Entraba el otoño con sus fríos incipientes
y su melancolía. El terreno lucía devastado por el exceso de trasiego del
estío. Algunos días grises una llovizna helada y barrida arrancaba las últimas
hojas amarillentas de los árboles. Se quitaron las tapias de puertas y
ventanas, se repusieron los vidrios rotos, se conectaron los timbres y se
colgaron los llamadores de bronce en sus antiguos lugares. Volvieron las
semanas de siete domingos y la desolación. A los vecinos, que tanto habían
luchado por recuperar su tediosa forma de vida, se les presentó una extraña
duda. ¿Estaban mejor ahora, sin risas ni alboroto? ¿Habían sido felices por un
tiempo sin saberlo y luego habían destruido la alegría?
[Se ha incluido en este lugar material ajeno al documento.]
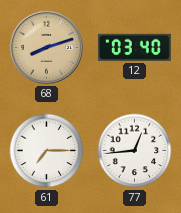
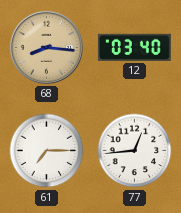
68: 8:12 -> 8:16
Tenían argumentos en
uno u otro sentido, pero no certezas.
Los Risso tuvieron una crisis de depresión
que les duró hasta fines del invierno. Ellos no dudaban de que el pasado verano
había sido el mejor de sus vidas. Mientras duró, poco habían entrado al galpón
porque no necesitaban ser estimulados para reír. Estaban tan contentos,
rodeados de aquellas gentes agradecidas y pródigas, que creían haber ingresado
al paraíso en vida. Todo se derrumbó y meditando largamente, en los tiempos en
que reinaba el frío, ambos ya habían descubierto porqué. Se miraron con
complicidad y se entendieron sin palabras. El verano volvería y había que
prepararse con tiempo. Era momento de llamar al remate.